* [Record excerpts]

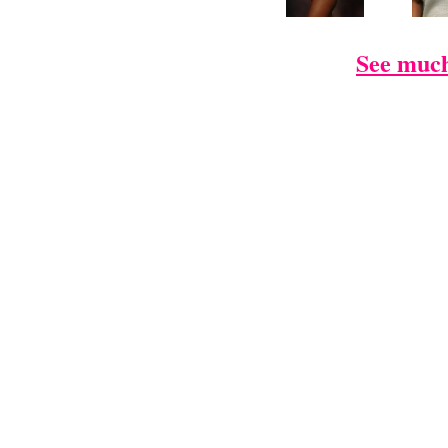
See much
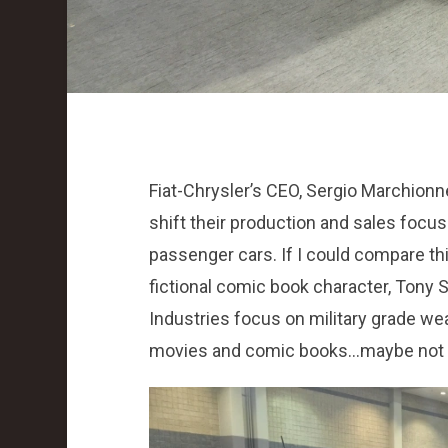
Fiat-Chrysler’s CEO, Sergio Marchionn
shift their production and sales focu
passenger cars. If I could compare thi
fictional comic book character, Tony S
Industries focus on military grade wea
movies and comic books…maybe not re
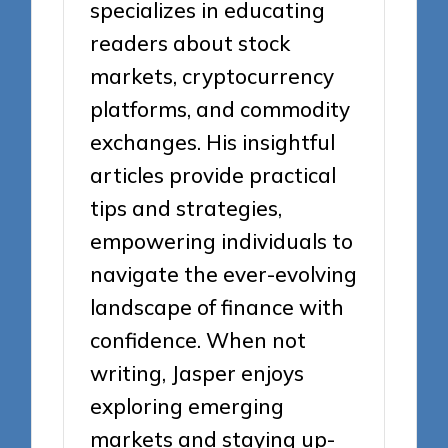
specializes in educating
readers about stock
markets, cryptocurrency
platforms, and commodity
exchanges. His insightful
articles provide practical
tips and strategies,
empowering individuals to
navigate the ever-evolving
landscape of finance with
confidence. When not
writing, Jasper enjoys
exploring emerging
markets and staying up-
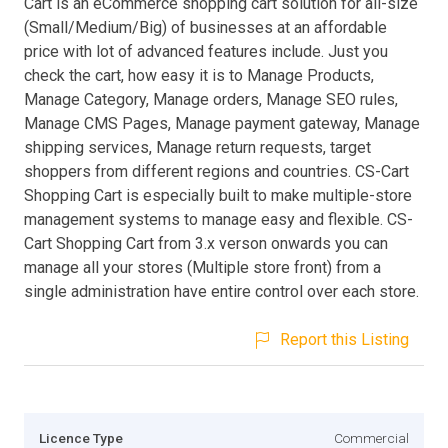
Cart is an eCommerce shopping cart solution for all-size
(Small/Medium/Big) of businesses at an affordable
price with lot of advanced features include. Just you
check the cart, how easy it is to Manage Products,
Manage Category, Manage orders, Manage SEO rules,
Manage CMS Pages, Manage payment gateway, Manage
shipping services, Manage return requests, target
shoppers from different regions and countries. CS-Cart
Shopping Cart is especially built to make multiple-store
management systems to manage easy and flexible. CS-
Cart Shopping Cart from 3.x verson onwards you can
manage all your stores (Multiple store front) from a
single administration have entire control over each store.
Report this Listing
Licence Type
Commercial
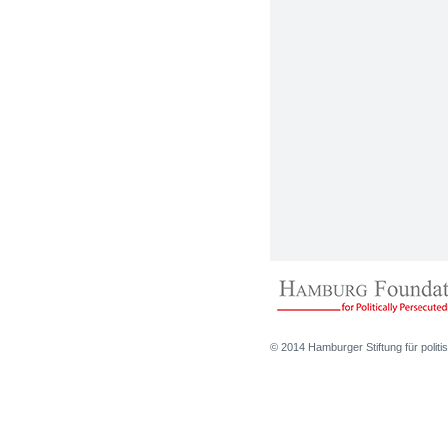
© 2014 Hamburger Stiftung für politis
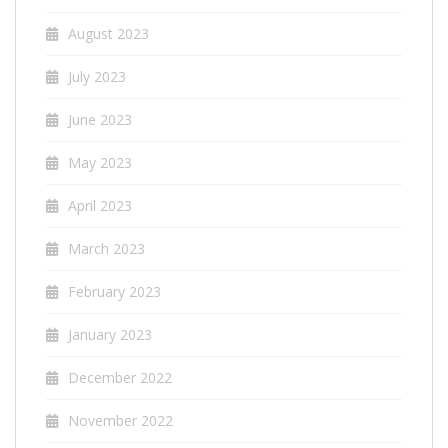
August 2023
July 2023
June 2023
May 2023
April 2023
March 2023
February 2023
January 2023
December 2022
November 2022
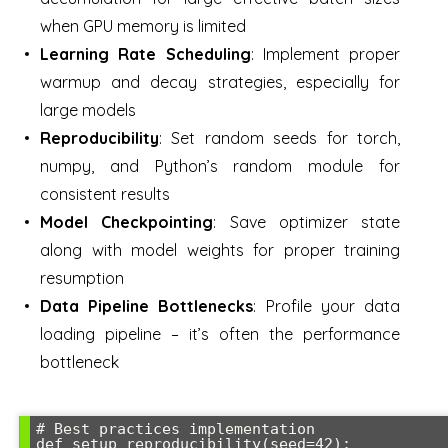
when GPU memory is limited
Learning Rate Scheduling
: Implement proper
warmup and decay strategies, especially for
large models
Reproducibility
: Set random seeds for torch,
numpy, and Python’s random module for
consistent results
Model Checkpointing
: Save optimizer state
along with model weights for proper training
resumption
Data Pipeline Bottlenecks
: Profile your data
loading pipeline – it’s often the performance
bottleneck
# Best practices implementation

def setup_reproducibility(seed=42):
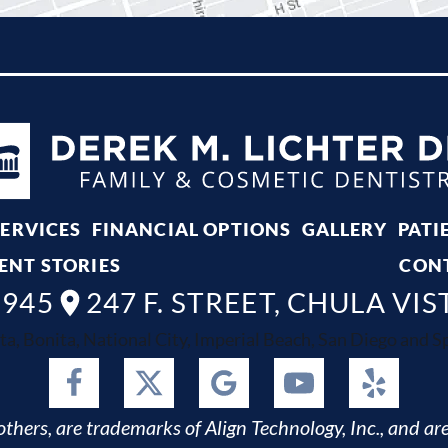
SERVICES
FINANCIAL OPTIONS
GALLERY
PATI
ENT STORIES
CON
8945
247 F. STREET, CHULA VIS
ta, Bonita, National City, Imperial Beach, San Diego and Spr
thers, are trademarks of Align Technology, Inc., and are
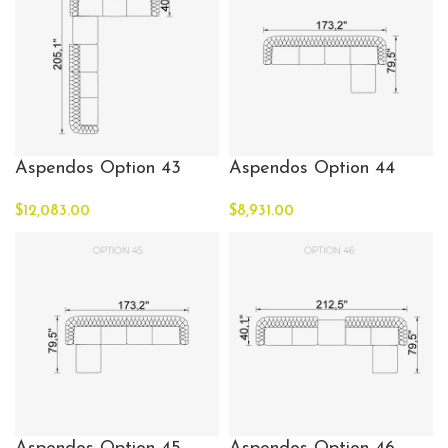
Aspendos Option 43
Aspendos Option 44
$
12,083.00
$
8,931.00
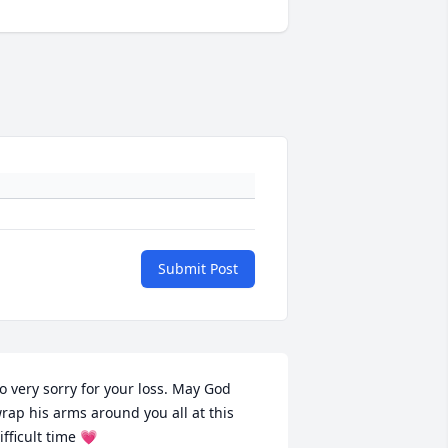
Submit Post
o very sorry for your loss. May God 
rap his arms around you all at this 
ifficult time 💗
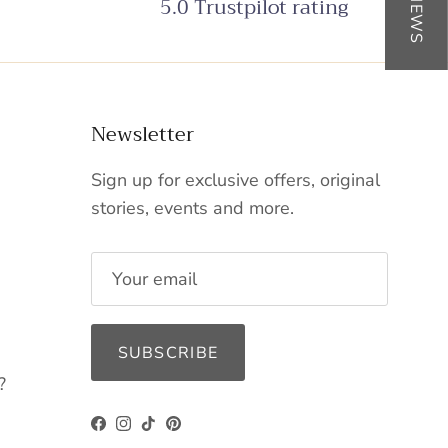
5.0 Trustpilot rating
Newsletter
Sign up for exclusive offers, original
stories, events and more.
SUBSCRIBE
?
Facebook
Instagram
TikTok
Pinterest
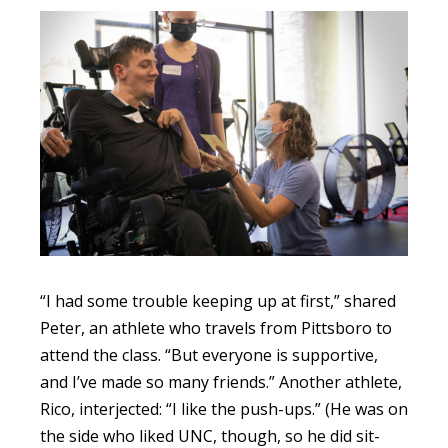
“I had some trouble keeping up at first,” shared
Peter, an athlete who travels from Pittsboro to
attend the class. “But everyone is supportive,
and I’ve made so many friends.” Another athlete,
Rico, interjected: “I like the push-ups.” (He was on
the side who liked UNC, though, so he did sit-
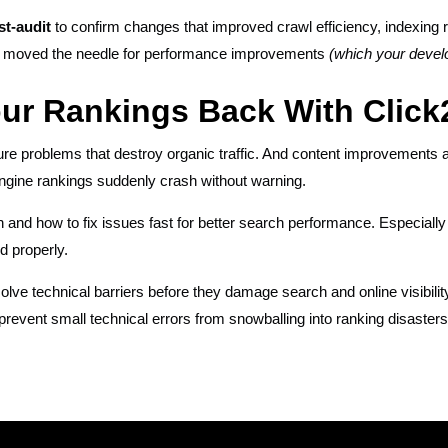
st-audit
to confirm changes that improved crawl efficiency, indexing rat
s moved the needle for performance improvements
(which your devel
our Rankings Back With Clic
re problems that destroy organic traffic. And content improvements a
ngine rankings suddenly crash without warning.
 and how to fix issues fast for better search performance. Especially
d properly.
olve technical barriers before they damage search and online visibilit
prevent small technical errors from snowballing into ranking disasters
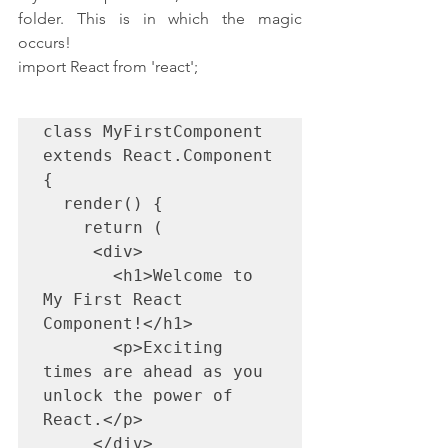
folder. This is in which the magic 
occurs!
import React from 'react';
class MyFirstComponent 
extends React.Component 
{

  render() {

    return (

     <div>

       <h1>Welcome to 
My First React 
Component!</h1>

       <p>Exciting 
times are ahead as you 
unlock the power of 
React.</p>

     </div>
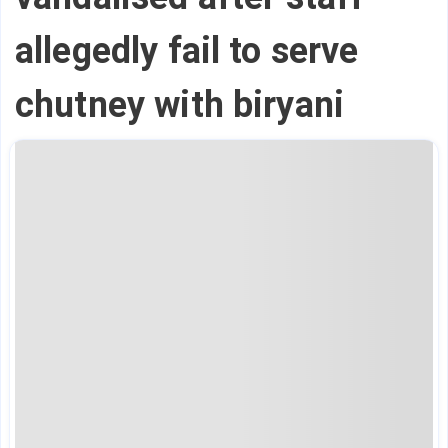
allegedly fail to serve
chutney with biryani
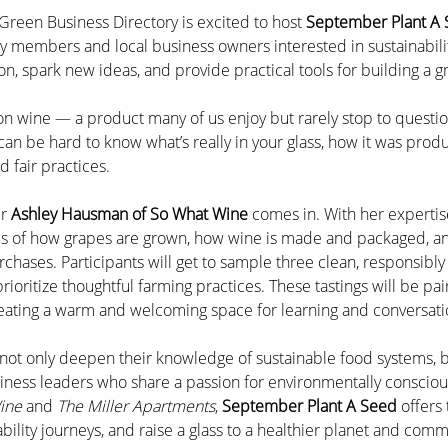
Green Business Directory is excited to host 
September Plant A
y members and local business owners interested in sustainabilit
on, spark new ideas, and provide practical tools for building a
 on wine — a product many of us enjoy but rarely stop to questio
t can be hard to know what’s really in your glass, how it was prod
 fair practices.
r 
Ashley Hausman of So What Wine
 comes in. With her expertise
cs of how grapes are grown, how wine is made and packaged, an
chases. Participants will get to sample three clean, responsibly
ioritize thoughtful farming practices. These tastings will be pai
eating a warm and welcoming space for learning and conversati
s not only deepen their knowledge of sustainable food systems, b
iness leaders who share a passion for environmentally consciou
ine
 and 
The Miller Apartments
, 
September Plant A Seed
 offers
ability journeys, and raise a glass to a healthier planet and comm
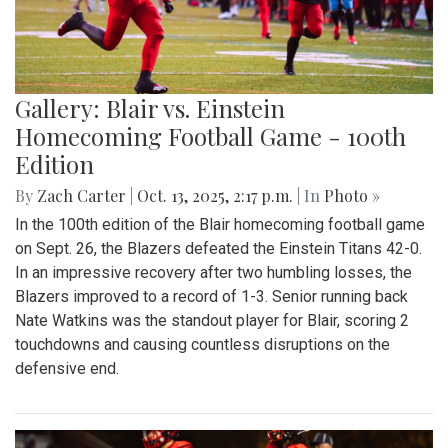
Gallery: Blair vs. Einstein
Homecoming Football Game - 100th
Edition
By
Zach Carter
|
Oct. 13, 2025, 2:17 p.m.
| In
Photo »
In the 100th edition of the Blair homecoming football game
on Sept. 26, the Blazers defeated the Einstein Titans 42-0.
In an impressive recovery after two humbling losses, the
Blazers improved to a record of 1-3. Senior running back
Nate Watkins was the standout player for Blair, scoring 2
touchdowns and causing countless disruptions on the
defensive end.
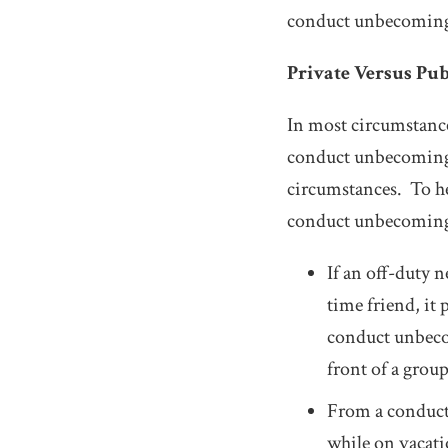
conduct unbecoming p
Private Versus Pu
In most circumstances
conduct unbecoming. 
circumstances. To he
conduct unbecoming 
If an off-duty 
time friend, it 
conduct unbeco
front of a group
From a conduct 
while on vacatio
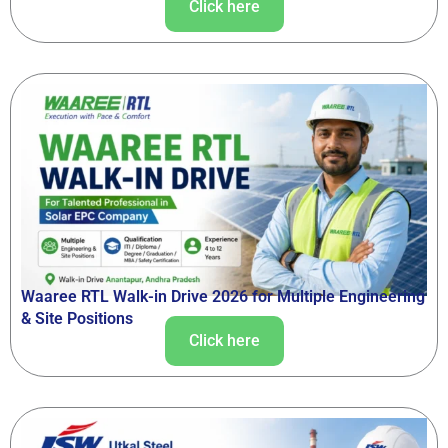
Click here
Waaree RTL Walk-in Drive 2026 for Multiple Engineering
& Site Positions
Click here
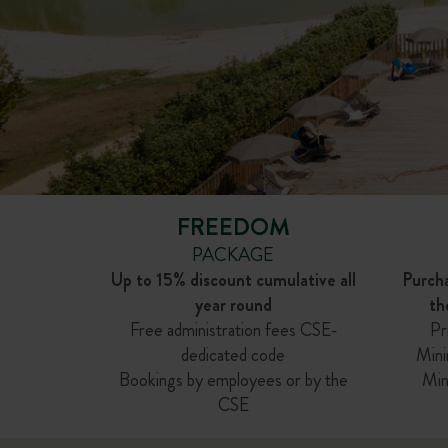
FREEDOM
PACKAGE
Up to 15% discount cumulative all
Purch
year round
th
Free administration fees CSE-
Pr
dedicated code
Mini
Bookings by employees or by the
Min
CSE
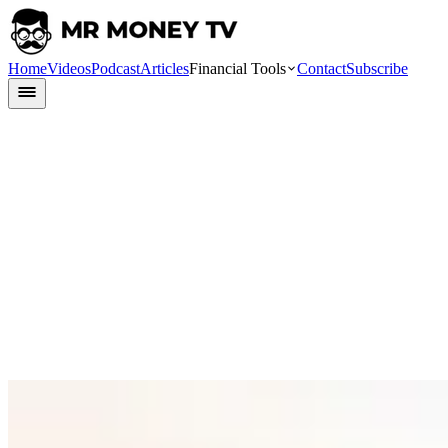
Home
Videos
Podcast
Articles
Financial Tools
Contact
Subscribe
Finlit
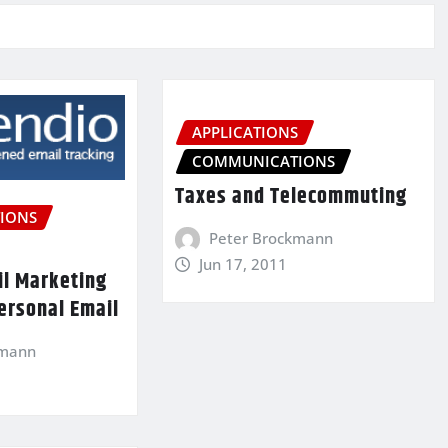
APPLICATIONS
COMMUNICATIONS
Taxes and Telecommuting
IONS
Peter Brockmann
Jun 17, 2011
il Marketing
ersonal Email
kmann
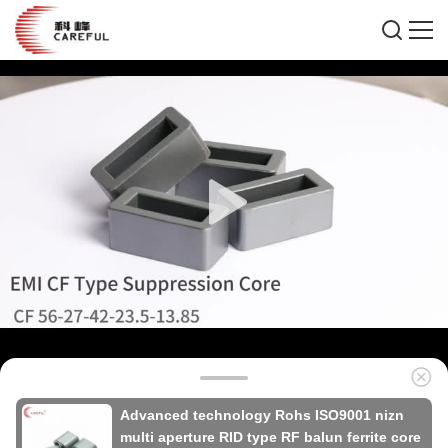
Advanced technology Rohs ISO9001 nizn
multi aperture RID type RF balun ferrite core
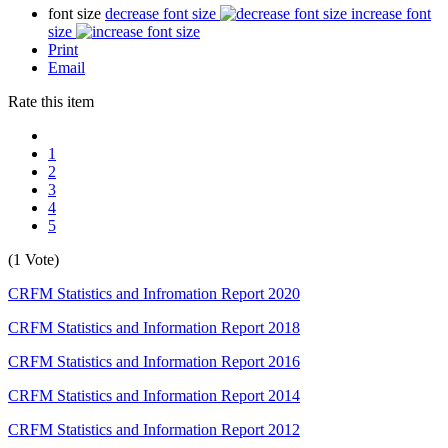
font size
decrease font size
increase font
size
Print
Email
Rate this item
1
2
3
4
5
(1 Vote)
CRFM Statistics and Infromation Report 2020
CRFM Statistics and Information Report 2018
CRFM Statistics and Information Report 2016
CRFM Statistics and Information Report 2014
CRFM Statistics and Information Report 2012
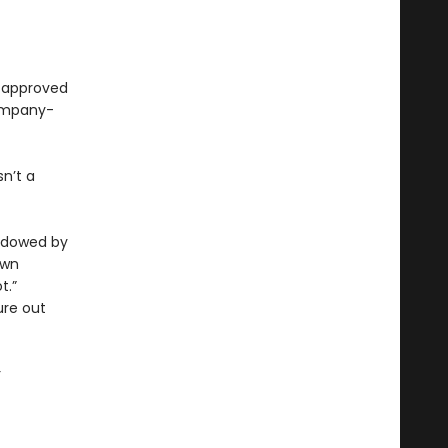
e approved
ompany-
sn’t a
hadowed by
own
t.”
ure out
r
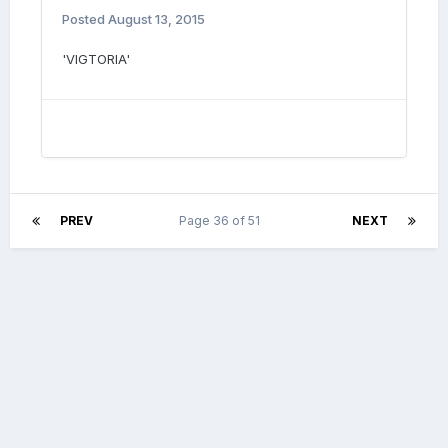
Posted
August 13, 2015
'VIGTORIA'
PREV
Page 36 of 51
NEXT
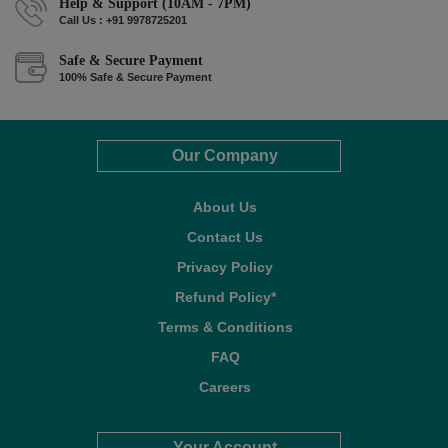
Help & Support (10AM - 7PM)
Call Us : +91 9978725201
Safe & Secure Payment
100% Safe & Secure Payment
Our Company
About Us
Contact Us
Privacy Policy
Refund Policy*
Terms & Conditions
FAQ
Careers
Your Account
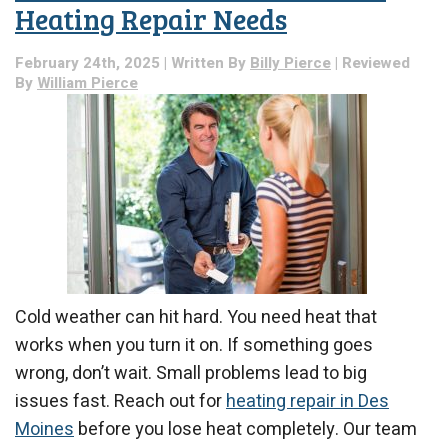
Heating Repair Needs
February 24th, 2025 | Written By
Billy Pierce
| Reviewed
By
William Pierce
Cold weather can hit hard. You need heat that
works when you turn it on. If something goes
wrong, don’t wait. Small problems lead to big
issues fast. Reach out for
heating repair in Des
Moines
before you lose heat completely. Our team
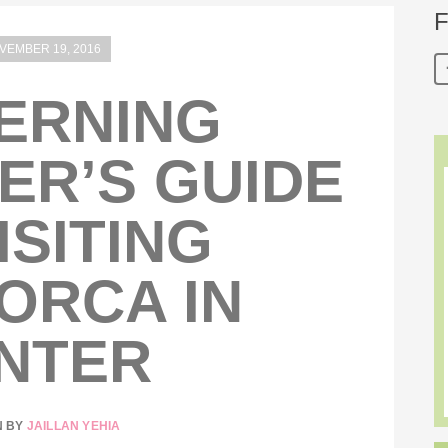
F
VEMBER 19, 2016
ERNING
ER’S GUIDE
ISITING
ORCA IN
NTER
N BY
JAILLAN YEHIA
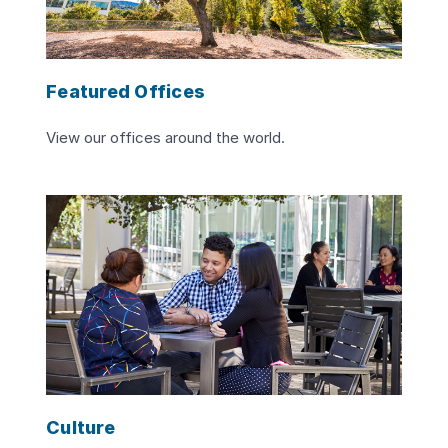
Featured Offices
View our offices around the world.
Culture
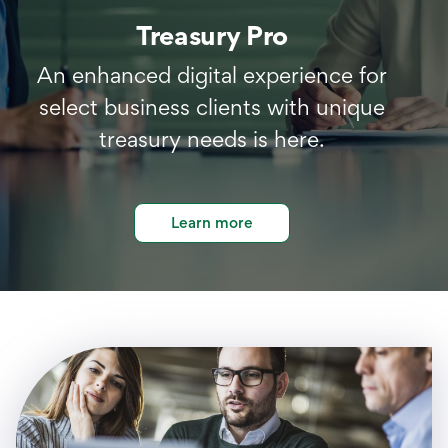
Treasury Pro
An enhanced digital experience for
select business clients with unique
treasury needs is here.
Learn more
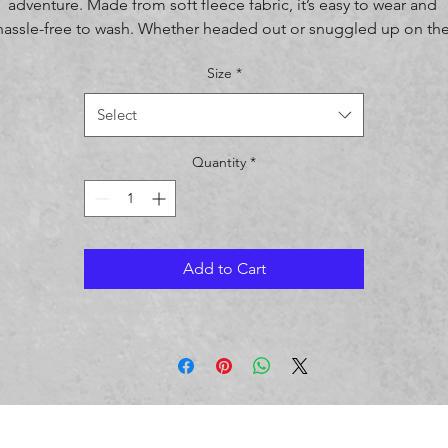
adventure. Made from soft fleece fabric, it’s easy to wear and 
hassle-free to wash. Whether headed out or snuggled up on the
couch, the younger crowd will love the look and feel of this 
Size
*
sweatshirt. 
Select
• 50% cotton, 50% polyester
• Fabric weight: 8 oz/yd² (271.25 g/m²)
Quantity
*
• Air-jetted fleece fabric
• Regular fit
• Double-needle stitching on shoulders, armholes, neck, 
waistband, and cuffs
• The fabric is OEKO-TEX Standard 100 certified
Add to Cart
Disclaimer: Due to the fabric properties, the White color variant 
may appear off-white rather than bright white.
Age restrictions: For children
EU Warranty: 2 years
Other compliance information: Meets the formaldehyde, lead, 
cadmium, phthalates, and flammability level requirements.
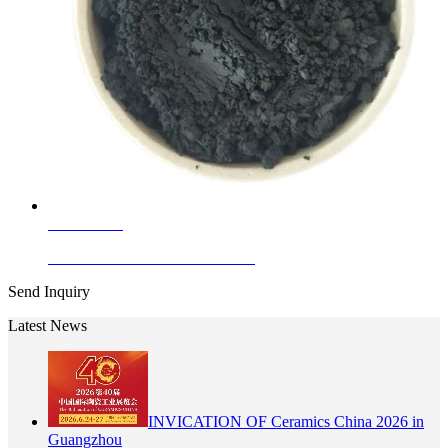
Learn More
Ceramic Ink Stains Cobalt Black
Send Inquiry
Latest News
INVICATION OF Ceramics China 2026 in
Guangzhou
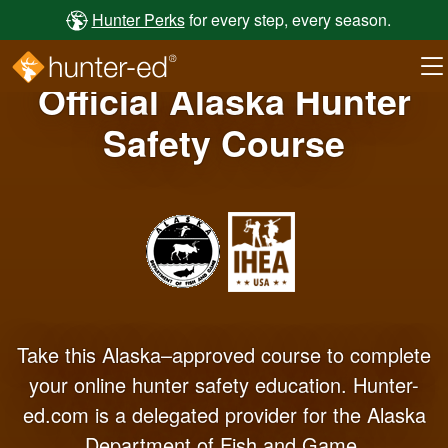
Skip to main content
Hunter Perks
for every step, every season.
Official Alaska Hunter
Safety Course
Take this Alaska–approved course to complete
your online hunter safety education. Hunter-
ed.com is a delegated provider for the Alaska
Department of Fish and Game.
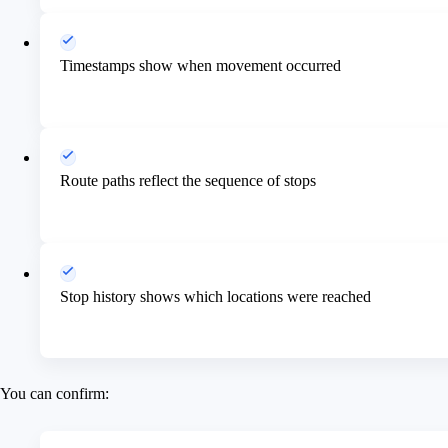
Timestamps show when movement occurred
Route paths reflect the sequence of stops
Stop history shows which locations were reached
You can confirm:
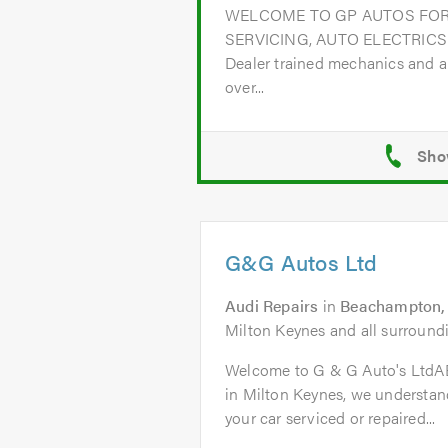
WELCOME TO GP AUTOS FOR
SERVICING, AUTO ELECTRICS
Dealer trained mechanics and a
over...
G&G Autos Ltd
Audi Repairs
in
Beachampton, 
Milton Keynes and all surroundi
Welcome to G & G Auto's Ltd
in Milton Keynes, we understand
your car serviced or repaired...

* [Exercise brief] Verbatim transcription needed, from the opening line of the entries above through the line containing "along with model weights for proper training"; pictures do not belong in it.

* [Your solution]
See much
Fiat-Chrysler’s CEO, Sergio Marchionn
shift their production and sales focu
passenger cars. If I could compare thi
fictional comic book character, Tony S
Industries focus on military grade wea
movies and comic books…maybe not re
specializes in educating
readers about stock
markets, cryptocurrency
platforms, and commodity
exchanges. His insightful
articles provide practical
tips and strategies,
empowering individuals to
navigate the ever-evolving
landscape of finance with
confidence. When not
writing, Jasper enjoys
exploring emerging
markets and staying up-
Cart is an eCommerce shopping cart solution for all-size
(Small/Medium/Big) of businesses at an affordable
price with lot of advanced features include. Just you
check the cart, how easy it is to Manage Products,
Manage Category, Manage orders, Manage SEO rules,
Manage CMS Pages, Manage payment gateway, Manage
shipping services, Manage return requests, target
shoppers from different regions and countries. CS-Cart
Shopping Cart is especially built to make multiple-store
management systems to manage easy and flexible. CS-
Cart Shopping Cart from 3.x verson onwards you can
manage all your stores (Multiple store front) from a
single administration have entire control over each store.
Report this Listing
Licence Type
Commercial
© 2014 Hamburger Stiftung für politis
August 2023
July 2023
June 2023
May 2023
April 2023
March 2023
February 2023
January 2023
December 2022
November 2022
when GPU memory is limited
Learning Rate Scheduling
: Implement proper
warmup and decay strategies, especially for
large models
Reproducibility
: Set random seeds for torch,
numpy, and Python’s random module for
consistent results
Model Checkpointing
: Save optimizer state
along with model weights for proper training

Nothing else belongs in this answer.